In der mehrfach nachgedruckten Porträtstudie „Hommage für Hans Bergel“ schrieb Ana Blandiana, Rumäniens weithin geschätzte literarische Kapazität, im Jahr 2010: Bergels 1977 veröffentlichter Roman „Der Tanz in Ketten“ sei „bis heute der komplexeste, der subtilste, der kenntnisreichste Roman“ über den kommunistischen Terror der 1950er Jahre in Rumänien. 29 Jahre später, 2006, erschien Bergels Roman „Die Wiederkehr der Wölfe“; über ihn schrieb der Chefredakteur der Zeitschrift „Sezession“ (Leipzig), Götz Kubitschek: es sei „der beste Roman“, den er über „das geistige Dilemma gebildeter nationalbewusster Kreise“ im NS-Staat Hitlers kenne.
In der Zeitspanne zwischen den beiden Romanen, 1977-2006, veröffentlichte Hans Bergel neben ungezählten Zeitungsaufsätzen, Funksendungen, Essays, Vor- und Nachworten zu Werken anderer Autoren 22 Bücher – die Gesamtzahl seiner 1957 bis 2015 erschienenen Buchtitel beläuft sich auf rund fünfzig.

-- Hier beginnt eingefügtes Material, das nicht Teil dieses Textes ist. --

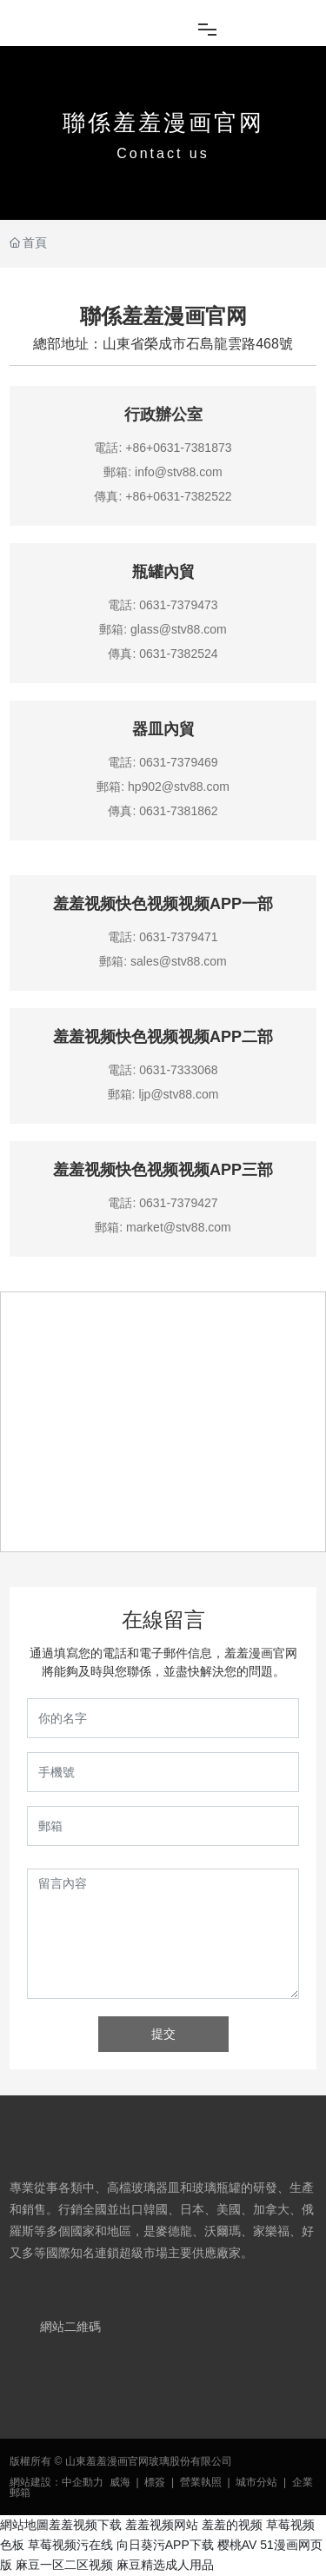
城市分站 (256, 2482)
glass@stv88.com (178, 629)
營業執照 (201, 2482)
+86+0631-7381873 (178, 448)
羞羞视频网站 (161, 2525)
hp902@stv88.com (179, 786)
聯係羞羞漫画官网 (163, 123)
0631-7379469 (178, 762)
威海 (120, 2482)
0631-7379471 (178, 937)
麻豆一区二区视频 (64, 2565)
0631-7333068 (178, 1070)
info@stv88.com (179, 472)
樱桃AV (237, 2545)
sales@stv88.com (178, 961)
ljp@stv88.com (178, 1094)
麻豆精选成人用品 (165, 2565)
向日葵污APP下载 (165, 2545)
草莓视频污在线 (70, 2545)
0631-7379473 (178, 605)
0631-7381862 (178, 811)
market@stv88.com (178, 1227)
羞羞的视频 (232, 2525)
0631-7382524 (178, 654)
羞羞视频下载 (85, 2525)
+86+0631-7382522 (178, 496)
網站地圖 (24, 2525)
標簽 (154, 2482)
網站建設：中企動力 (56, 2482)
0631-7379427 (178, 1203)
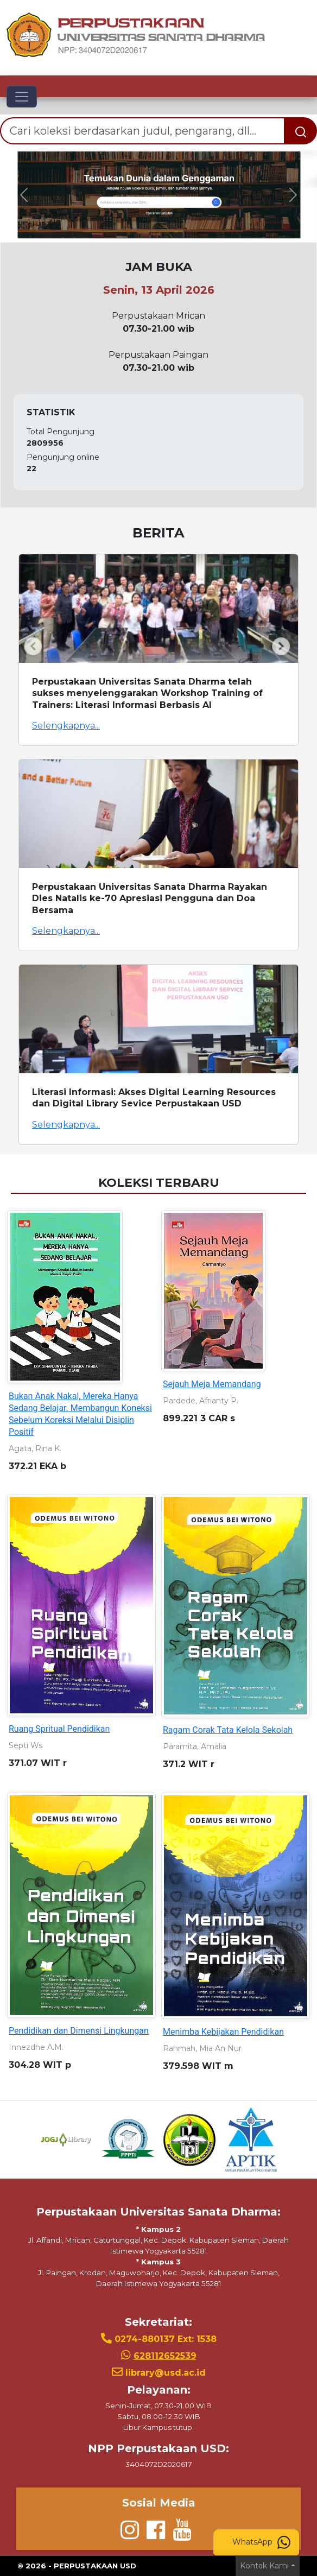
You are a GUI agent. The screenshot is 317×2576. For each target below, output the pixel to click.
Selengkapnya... (66, 725)
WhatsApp (261, 2542)
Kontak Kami (264, 2566)
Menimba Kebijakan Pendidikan (223, 2032)
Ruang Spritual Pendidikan (59, 1729)
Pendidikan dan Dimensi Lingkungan (79, 2031)
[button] (24, 194)
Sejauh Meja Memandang (212, 1384)
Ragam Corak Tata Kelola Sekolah (228, 1730)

Den Ansatz zu einer methodischen Rückschau auf dies umfangreiche, vielseitige und immer wieder überraschende Werk und seinen Verfasser – am 26. Juli 1925 in Rosenau in Siebenbürgen geboren, wird er neunzig Jahre alt – lieferte ebenfalls Ana Blandiana mit einem Schlüsselwort: Hans Bergels Leben sei von „renaissancehafter Fülle und Vielfalt“. Gemeint ist damit die für eine Reihe von Persönlichkeiten des Quattro- und Cinquecento typische Mehrfachbegabung und Interessenvielfalt. Blandiana konkretisierte: Da sei der in jungen Jahren als Leichtathlet und Skirennläufer erfolgreiche Leistungssportler, Rekordmann und Champion Hans Bergel. Aber auch der Berufsmusiker, der jahrelang seinen Lebensunterhalt als Cellist an einer Opern- und Operettenbühne bestritt. Doch ebenso der in einem berühmt gewordenen Prozess verurteilte Polit-Häftling in Strafkolonien und Bleiminen. Dazu der vielgerühmte mitreißende Redner. Der einzelgängerische Weltstreuner. Der Schriftsteller, der – wie der Literaturwissenschaftler Peter Motzan festhielt – mit der Erzählung „Fürst und Lautenschläger“ (1957) nicht nur eins „der wenigen Dokumente der Widerstandsliteratur“ gegen die stalinistische Gewaltherrschaft in Rumänien schuf, sondern auch als Journalist „alle Textsorten handhabt und beherrscht“. Sein literarisches Repertoire reicht vom breit angelegten zeithistorischen Epos über die Novelle klassischen Zuschnitts bis zum intimen lyrischen Gedicht, vom offensiven Leitartikel über die große Landschaftsschilderung oder die unbestechliche Reportage bis zur präzise formulierten Anekdote, zur Übersetzung und zum wissenschaftlichen Text.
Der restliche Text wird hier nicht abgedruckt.